The solid cylinder becomes a 3 manifold whose boundary is the Klein bottle.

 

[Jamma]

It is easy to see that the Klein bottle is a boundary if you think of it as a cylinder whose edge cirlces are identified via a reflection. Fill the cylinder until it is solid and identify the edge discs via the same reflection (the centers of the discs are identified with each other.)

The solid cylinder becomes a 3 manifold whose boundary is the Klein bottle.

Ah, yes, very nice. I must have forgotten that the boundary of an oriented (compact?) manifold with boundary is an oriented (compact?) manifold (which must have no boundary).

 

[quasar987]

Right, so are you are saying that if you parallel translate a frame along a curve on the boundary then it can not rotate in the normal direction?
Maybe not.

I was only saying that it is a well known fact that an orientation on a manifold with boundary induces an orientation on its boundary like so: at any given point p of the boundary ∂M, a basis for the tangent space T_p(∂M) is, by definition, positively oriented if, when you add to it the outward point normal vector at p, then you obtain a positively oriented basis of T_pM.

So I actually did not propose a solution to your problem, I just dismissed it lazily as "a well known fact".

After thinking about it, an argument using frames could be: Assume ∂M is nonorientable and take a loop of frame on ∂M that fails to preserve orientation (i.e. a nowhere vanishing smooth map [0,1]\rightarrow\bigwedge^{n-1}T(\partial M) : t\mapsto (\gamma(t), v_1(t)\wedge\ldots\wedge v_{n-1}(t)) where \gamma(0)=\gamma(1)). Then make it into a loop of frame on M by adding v_n(t):=n(t), a loop of outward pointing vectors. Then the loop of frame on M [0,1]\rightarrow\bigwedge^{n}TM : t\mapsto (\gamma(t), v_1(t)\wedge\ldots\wedge v_{n-1}(t)\wedge v_n(t)) fails to preserve orientation. So M is not orientable either.

The solution assumes that such a loop n(t) exists, but this is easily constructed using, say partitions of unity.

 

[lavinia]

I was only saying that it is a well known fact that an orientation on a manifold with boundary induces an orientation on its boundary like so: at any given point p of the boundary ∂M, a basis for the tangent space T_p(∂M) is, by definition, positively oriented if, when you add to it the outward point normal vector at p, then you obtain a positively oriented basis of T_pM.

So I actually did not propose a solution to your problem, I just dismissed it lazily as "a well known fact".

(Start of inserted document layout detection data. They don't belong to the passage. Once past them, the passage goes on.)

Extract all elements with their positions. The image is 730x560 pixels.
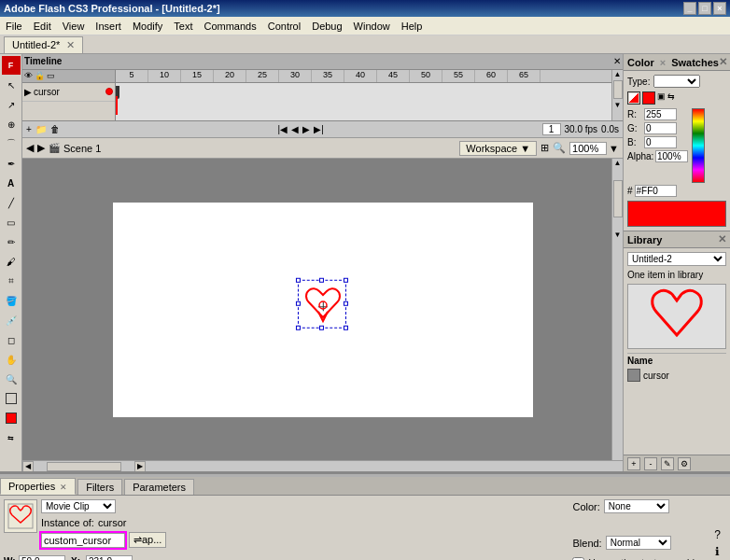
fill-color[interactable] (2, 409, 21, 427)
menu-control[interactable]: Control (262, 19, 306, 34)
free-transform-tool[interactable]: ⊕ (2, 115, 21, 133)
library-dropdown[interactable]: Untitled-2 (627, 252, 726, 266)
vscroll-thumb[interactable] (613, 80, 623, 99)
eyedropper-tool[interactable]: 💉 (2, 311, 21, 329)
pencil-tool[interactable]: ✏ (2, 232, 21, 251)
menu-insert[interactable]: Insert (90, 19, 127, 34)
r-input[interactable] (644, 108, 677, 120)
window-controls[interactable]: _ □ × (683, 2, 726, 15)
eye-icon[interactable]: 👁 (24, 71, 33, 80)
tab-parameters[interactable]: Parameters (124, 479, 194, 495)
add-layer-icon[interactable]: + (26, 124, 32, 134)
tab-properties[interactable]: Properties ✕ (0, 478, 76, 495)
info-icon[interactable]: ℹ (715, 545, 720, 558)
layer-cursor[interactable]: ▶ cursor (22, 83, 115, 102)
cursor-object[interactable] (300, 282, 346, 329)
minimize-button[interactable]: _ (683, 2, 696, 15)
prev-frame-btn[interactable]: ◀ (291, 124, 299, 134)
ink-tool[interactable]: ⌗ (2, 272, 21, 290)
b-input[interactable] (644, 136, 677, 148)
lib-edit-btn[interactable]: ✎ (661, 457, 674, 470)
text-tool[interactable]: A (2, 174, 21, 192)
menu-edit[interactable]: Edit (28, 19, 57, 34)
vscroll-up-arrow[interactable]: ▲ (614, 70, 622, 78)
lib-settings-btn[interactable]: ⚙ (678, 457, 691, 470)
stroke-swatch[interactable] (627, 91, 640, 105)
timeline-vscroll[interactable]: ▲ ▼ (611, 70, 623, 120)
lock-layer-icon[interactable]: 🔒 (35, 71, 45, 80)
zoom-input[interactable] (569, 142, 607, 155)
play-btn[interactable]: ▶ (302, 124, 310, 134)
outline-icon[interactable]: ▭ (47, 71, 55, 80)
swap-button[interactable]: ⇌ap... (129, 532, 166, 548)
first-frame-btn[interactable]: |◀ (278, 124, 288, 134)
lib-add-btn[interactable]: + (627, 457, 640, 470)
hscroll-left-arrow[interactable]: ◀ (22, 461, 34, 472)
lib-delete-btn[interactable]: - (644, 457, 657, 470)
next-frame-btn[interactable]: ▶| (314, 124, 324, 134)
brush-tool[interactable]: 🖌 (2, 252, 21, 271)
g-input[interactable] (644, 122, 677, 134)
color-prop-select[interactable]: None (604, 499, 669, 513)
x-input[interactable] (86, 555, 133, 560)
gradient-icon[interactable]: ▣ (657, 91, 666, 105)
maximize-button[interactable]: □ (698, 2, 711, 15)
delete-layer-icon[interactable]: 🗑 (50, 124, 60, 134)
menu-help[interactable]: Help (396, 19, 428, 34)
menu-text[interactable]: Text (168, 19, 198, 34)
w-input[interactable] (19, 555, 65, 560)
select-tool[interactable]: ↖ (2, 76, 21, 94)
zoom-arrow-icon[interactable]: ▼ (609, 143, 619, 154)
zoom-tool[interactable]: 🔍 (2, 370, 21, 388)
color-type-select[interactable] (653, 75, 700, 88)
hscroll-thumb[interactable] (47, 462, 121, 471)
type-select[interactable]: Movie Clip (41, 499, 116, 513)
eraser-tool[interactable]: ◻ (2, 330, 21, 349)
color-panel-close-icon[interactable]: ✕ (719, 56, 727, 68)
tab-filters[interactable]: Filters (77, 479, 122, 495)
color-spectrum[interactable] (692, 108, 705, 183)
stage-icon2[interactable]: 🔍 (553, 142, 566, 154)
forward-arrow-icon[interactable]: ▶ (37, 142, 45, 154)
line-tool[interactable]: ╱ (2, 193, 21, 212)
fill-swatch[interactable] (642, 91, 655, 105)
stage-area[interactable]: ▲ ▼ (22, 159, 623, 460)
doc-tab-close-icon[interactable]: ✕ (66, 39, 75, 50)
library-panel-close-icon[interactable]: ✕ (718, 233, 726, 245)
back-arrow-icon[interactable]: ◀ (26, 142, 34, 154)
add-folder-icon[interactable]: 📁 (35, 124, 47, 134)
close-button[interactable]: × (713, 2, 726, 15)
workspace-button[interactable]: Workspace ▼ (459, 141, 537, 156)
menu-debug[interactable]: Debug (306, 19, 347, 34)
rect-tool[interactable]: ▭ (2, 213, 21, 231)
menu-modify[interactable]: Modify (127, 19, 168, 34)
menu-commands[interactable]: Commands (198, 19, 261, 34)
doc-tab[interactable]: Untitled-2* ✕ (4, 36, 83, 53)
hscroll-right-arrow[interactable]: ▶ (134, 461, 146, 472)
library-item-cursor[interactable]: cursor (627, 368, 726, 383)
name-input[interactable] (41, 533, 125, 548)
menu-window[interactable]: Window (348, 19, 396, 34)
scene-label[interactable]: Scene 1 (63, 143, 101, 154)
hex-input[interactable] (635, 185, 677, 197)
stage-vscroll-up[interactable]: ▲ (614, 159, 622, 167)
tab-props-close[interactable]: ✕ (60, 483, 67, 492)
swap-icon[interactable]: ⇆ (667, 91, 675, 105)
menu-file[interactable]: File (0, 19, 28, 34)
timeline-close-icon[interactable]: ✕ (613, 56, 621, 66)
swatches-tab[interactable]: Swatches (671, 57, 719, 68)
swap-colors-icon[interactable]: ⇆ (2, 428, 21, 447)
pen-tool[interactable]: ✒ (2, 154, 21, 173)
stroke-color[interactable] (2, 389, 21, 408)
subselect-tool[interactable]: ↗ (2, 95, 21, 114)
vscroll-down-arrow[interactable]: ▼ (614, 101, 622, 109)
alpha-input[interactable] (655, 150, 688, 162)
help-icon[interactable]: ? (714, 528, 721, 541)
blend-select[interactable]: Normal (606, 536, 671, 550)
stage-vscroll-down[interactable]: ▼ (614, 231, 622, 239)
hand-tool[interactable]: ✋ (2, 350, 21, 369)
stage-hscroll[interactable]: ◀ ▶ (22, 460, 623, 471)
paint-bucket-tool[interactable]: 🪣 (2, 291, 21, 310)
stage-icon1[interactable]: ⊞ (540, 142, 549, 154)
stage-vscroll[interactable]: ▲ ▼ (611, 159, 623, 460)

After thinking about it, an argument using frames could be: Assume ∂M is nonorientable and take a loop of frame on ∂M that fails to preserve orientation (i.e. a nowhere vanishing smooth map [0,1]\rightarrow\bigwedge^{n-1}T(\partial M) : t\mapsto (\gamma(t), v_1(t)\wedge\ldots\wedge v_{n-1}(t)) where \gamma(0)=\gamma(1)). Then make it into a loop of frame on M by adding v_n(t):=n(t), a loop of outward pointing vectors. Then the loop of frame on M [0,1]\rightarrow\bigwedge^{n}TM : t\mapsto (\gamma(t), v_1(t)\wedge\ldots\wedge v_{n-1}(t)\wedge v_n(t)) fails to preserve orientation. So M is not orientable either.

The solution assumes that such a loop n(t) exists, but this is easily constructed using, say partitions of unity.

quasar this seems right. I guess in your way of doing it the point is that the normal does not switch from inward pointing to outward - and I guess something along this line must be true under parallel translation.

 

[quasar987]

Yes, and more sloppily/intuitively, you can see it this way: if v_n(t) is a loop of vector that completes v_1(t),...,v_{n-1}(t) to a loop of frame on M, then v_n(0) and v_n(1) must both point either inward or outward, otherwise it would mean that for some s, v_n(s) lies in T(∂M) and so v_1(s),...,v_{n-1}(s),v_n(s) would not be a frame of M.

 

[mathwonk]

hold a pencil in the middle and twirl the ends around in a small circle keeping the center fixed. note when the eraser goes around in a counterclockwise direction, the point goes in a clockwise direction. hence the antipodal map reverses orientation.

or note that the matrix of the antipodal map on R^3, hence on the two sphere, is minus the 3by3 identity matrix, hence has determinant (-1)^3 = -1.

since RP^2 identifies a small circle on one side of a sphere with small oppositely oriented circle on the other side, orientation is lost.